NFL-Spiele von 1990 bis 1994 in Berlin
Als die NFL nach Deutschland kam: Joe Montanas Ende und ein Weltmeister im Pfeifen
- Aktualisiert: 03.06.2022
- 21:42 Uhr
- ran/Martin Jahns
2022 findet in München das erste Regular-Season-Spiel der NFL-Geschichte in Deutschland statt. Doch schon von 1990 bis 1994 gastierte die NFL für fünf Partien in Deutschland – und sorgte dabei für skurrile Geschichten.
München – The Hype is real! 250.000 Ticket-Anfragen gab es laut NFL-Deutschland-Chef Alexander Steinfort innerhalb der ersten zwei Tage nach Bekanntgabe des Spielorts München für ein NFL-Saisonspiel 2022. Auch in den kommenden Jahren gastiert die NFL in Deutschland. Und auch dann dürften die Spiele mühelos ausverkauft werden.
Was wohl nur noch alteingesessene Football-Fans wissen: Es ist bereits der zweite Anlauf, den die NFL mit Spielen in Deutschland unternimmt.
Schon von 1990 bis 1994 gastierten die Stars der Liga für insgesamt fünf Begegnungen in der Bundesrepublik. Zwar nicht für reguläre Saisonspiele, sondern lediglich Vorbereitungspartien in der Preseason. Doch im Berliner Olympiastadion sorgte die NFL trotzdem für unvergessliche Momente - und skurrile Geschichten.
"Berlin Wall Gone – Rams Wall Number One"
Zu Verdanken war das vor allem dem aufkommenden Kabelfernsehen. Das machte es in den 1980ern auch in Europa möglich, NFL-Übertragungen zu verfolgen. Rasch bildete sich vor allem in Großbritannien, aber auch in Deutschland und Skandinavien eine Fanbase. Die NFL reagierte mit der Einführung des American Bowls, eine Art Vorläuferserie der späteren International Games.
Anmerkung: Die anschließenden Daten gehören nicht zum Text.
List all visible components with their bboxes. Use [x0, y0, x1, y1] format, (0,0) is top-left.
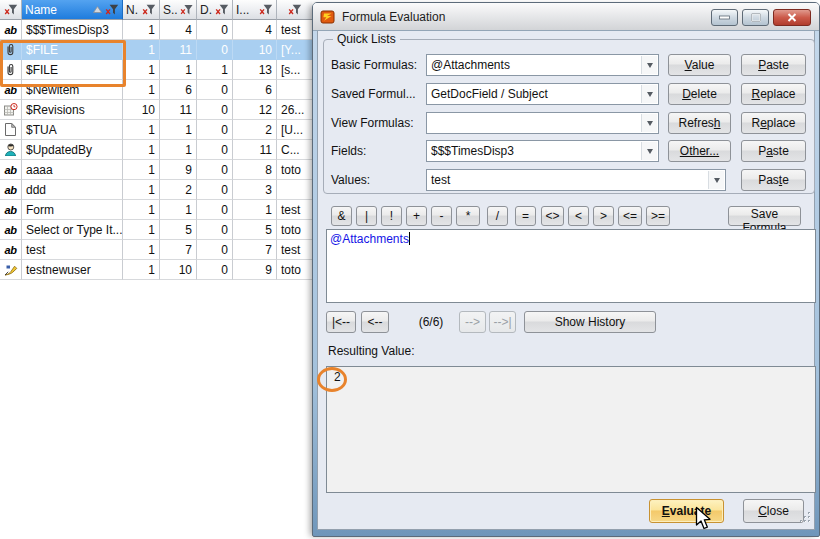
fields-table: Name N. S.. D. I... ab $$$TimesDisp3 [0, 0, 312, 280]
column-header-type[interactable] [0, 0, 22, 20]
column-header-i[interactable]: I... [233, 0, 277, 20]
cell-n: 1 [123, 40, 160, 60]
operator-divide-button[interactable]: / [487, 206, 508, 226]
filter-icon[interactable] [215, 4, 229, 16]
resize-grip-icon[interactable] [799, 511, 812, 527]
cell-s: 1 [160, 200, 197, 220]
table-row[interactable]: ab Select or Type It... 1 5 0 5 toto [0, 220, 312, 240]
table-row[interactable]: ab ddd 1 2 0 3 [0, 180, 312, 200]
table-row[interactable]: $UpdatedBy 1 1 0 11 C... [0, 140, 312, 160]
table-row[interactable]: $FILE 1 1 1 13 [s... [0, 60, 312, 80]
cell-n: 1 [123, 240, 160, 260]
cell-value: toto [277, 160, 312, 180]
cell-s: 7 [160, 240, 197, 260]
view-formulas-combobox[interactable] [426, 112, 659, 134]
operator-minus-button[interactable]: - [431, 206, 452, 226]
cell-value: C... [277, 140, 312, 160]
text-caret [409, 232, 410, 245]
view-formulas-label: View Formulas: [331, 112, 413, 134]
operator-greater-equal-button[interactable]: >= [646, 206, 670, 226]
column-header-value[interactable] [277, 0, 312, 20]
replace-view-button[interactable]: Replace [741, 112, 806, 134]
values-combobox[interactable]: test [426, 169, 726, 191]
combobox-value: GetDocField / Subject [427, 87, 641, 101]
history-next-button: --> [459, 311, 486, 333]
close-window-button[interactable] [773, 9, 811, 26]
filter-icon[interactable] [142, 4, 156, 16]
maximize-icon [751, 13, 761, 22]
paste-fields-button[interactable]: Paste [741, 140, 806, 162]
operator-multiply-button[interactable]: * [456, 206, 480, 226]
other-button[interactable]: Other... [668, 140, 731, 162]
table-row[interactable]: $TUA 1 1 0 2 [U... [0, 120, 312, 140]
basic-formulas-combobox[interactable]: @Attachments [426, 54, 659, 76]
table-row[interactable]: ab $Newitem 1 6 0 6 [0, 80, 312, 100]
cell-s: 1 [160, 60, 197, 80]
evaluate-button[interactable]: Evaluate [649, 499, 724, 523]
operator-amp-button[interactable]: & [331, 206, 352, 226]
operator-less-than-button[interactable]: < [568, 206, 589, 226]
table-row[interactable]: ab $$$TimesDisp3 1 4 0 4 test [0, 20, 312, 40]
operator-not-button[interactable]: ! [381, 206, 402, 226]
cell-value: [U... [277, 120, 312, 140]
cell-n: 1 [123, 80, 160, 100]
maximize-button[interactable] [742, 9, 769, 26]
filter-icon[interactable] [105, 4, 119, 16]
history-prev-button[interactable]: <-- [361, 311, 389, 333]
cell-n: 1 [123, 60, 160, 80]
operator-not-equal-button[interactable]: <> [541, 206, 564, 226]
cell-n: 1 [123, 20, 160, 40]
save-formula-button[interactable]: Save Formula [728, 206, 801, 226]
paste-values-button[interactable]: Paste [741, 169, 806, 191]
filter-icon[interactable] [288, 4, 302, 16]
table-row[interactable]: ab test 1 7 0 7 test [0, 240, 312, 260]
values-label: Values: [331, 169, 370, 191]
filter-icon[interactable] [180, 4, 193, 16]
operator-equals-button[interactable]: = [515, 206, 536, 226]
chevron-down-icon[interactable] [641, 85, 657, 103]
operator-greater-than-button[interactable]: > [593, 206, 614, 226]
field-name: $Revisions [22, 100, 123, 120]
paste-basic-button[interactable]: Paste [741, 54, 806, 76]
column-header-name[interactable]: Name [22, 0, 123, 20]
table-row[interactable]: ab aaaa 1 9 0 8 toto [0, 160, 312, 180]
refresh-button[interactable]: Refresh [668, 112, 731, 134]
cell-i: 2 [233, 120, 277, 140]
history-first-button[interactable]: |<-- [326, 311, 356, 333]
column-header-n[interactable]: N. [123, 0, 160, 20]
table-row[interactable]: ab Form 1 1 0 1 test [0, 200, 312, 220]
operator-plus-button[interactable]: + [406, 206, 427, 226]
cell-n: 1 [123, 220, 160, 240]
formula-editor[interactable]: @Attachments [326, 229, 816, 303]
operator-pipe-button[interactable]: | [356, 206, 377, 226]
column-header-label: N. [126, 3, 138, 17]
show-history-button[interactable]: Show History [524, 311, 656, 333]
chevron-down-icon[interactable] [641, 142, 657, 160]
cell-s: 5 [160, 220, 197, 240]
app-icon [320, 9, 336, 25]
cell-i: 10 [233, 40, 277, 60]
cell-n: 1 [123, 160, 160, 180]
table-row[interactable]: testnewuser 1 10 0 9 toto [0, 260, 312, 280]
filter-icon[interactable] [4, 4, 18, 16]
chevron-down-icon[interactable] [641, 114, 657, 132]
filter-icon[interactable] [259, 4, 273, 16]
chevron-down-icon[interactable] [641, 56, 657, 74]
fields-combobox[interactable]: $$$TimesDisp3 [426, 140, 659, 162]
chevron-down-icon[interactable] [708, 171, 724, 189]
saved-formulas-combobox[interactable]: GetDocField / Subject [426, 83, 659, 105]
minimize-button[interactable] [711, 9, 738, 26]
field-name: Select or Type It... [22, 220, 123, 240]
table-row[interactable]: $Revisions 10 11 0 12 26... [0, 100, 312, 120]
cell-d: 0 [197, 180, 233, 200]
value-button[interactable]: Value [668, 54, 731, 76]
operator-less-equal-button[interactable]: <= [618, 206, 642, 226]
replace-saved-button[interactable]: Replace [741, 83, 806, 105]
column-header-s[interactable]: S.. [160, 0, 197, 20]
close-button[interactable]: Close [743, 499, 804, 523]
column-header-d[interactable]: D. [197, 0, 233, 20]
cell-value: test [277, 20, 312, 40]
cell-n: 1 [123, 260, 160, 280]
delete-button[interactable]: Delete [668, 83, 731, 105]
table-row-selected[interactable]: $FILE 1 11 0 10 [Y... [0, 40, 312, 60]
In diesen Freundschaftsspielen vor Saisonstart traten ab 1986 NFL-Teams auf dem ganzen Globus gegeneinander an. Nach drei Austragungen in London ging es unter anderem nach Schweden, Japan, Spanien und Irland – und 1990 erstmals nach Berlin.
Am 11. August 1990, noch vor der Wiedervereinigung, trafen dort im Olympiastadion die Los Angeles Rams auf die Kansas City Chiefs. Mit im Gepäck: der Weltmeister im Pfeifen. Der war eine der Attraktionen bei der Tailgate-Party vor dem Spiel auf dem benachbarten Maifeld.
Nach einer Schweigeminute für die Opfer der Berliner Mauer ging es dann vor immerhin rund 55.000 Zuschauern auch auf dem Platz zur Sache. Die favorisierten Rams behielten mit 19:3 die Oberhand. "Berlin Wall Gone – Rams Wall Number One" prangte dazu passend auf dem Transparent eines Fans. Rams-Quarterback Jim Everett schwärmte nach dem Spiel, er werde sich "noch in fünfzig Jahren" an seine Reise nach Berlin erinnern.
Joe Montanas letztes Spiel als 49ers-Starter
Im Jahr darauf wurde es sogar noch eine Nummer größer: 66.876 Zuschauer waren beim Duell der San Francisco 49ers mit ihren Superstars Joe Montana, Steve Young und Jerry Rice gegen die Chicago Bears zugegen. Auch hier wurde fleißig gepfiffen. Diesmal allerdings gegen Eiskunstläuferin Katarina Witt, die den Coin Toss vor der Partie ausführte. Witts kolportierte Nähe zum SED-Regime der DDR bescherte ihr ein Pfeifkonzert. Obwohl am selben Tag die Fußball-Bundesliga in ihre neue Saison startete, war kein Stadion in Deutschland besser besucht.
Nach dem Spiel wurde es noch kurioser, als Montana bei seinem Besuch im aktuellen Sportstudio auf die berühmt-berüchtigte Torwand werfen durfte – und mit jedem Wurf verfehlte. Was NFL-Fans damals noch nicht ahnten: Montanas Spiel in Berlin war sein letztes als Starter der San Francisco 49ers. Wenig später setzte ihn eine Ellbogenverletzung fast zwei Saisons lang außer Gefecht. In Berlin legte er beim 21:7 gegen die Bears noch einmal einen Touchdown-Pass für Rice auf.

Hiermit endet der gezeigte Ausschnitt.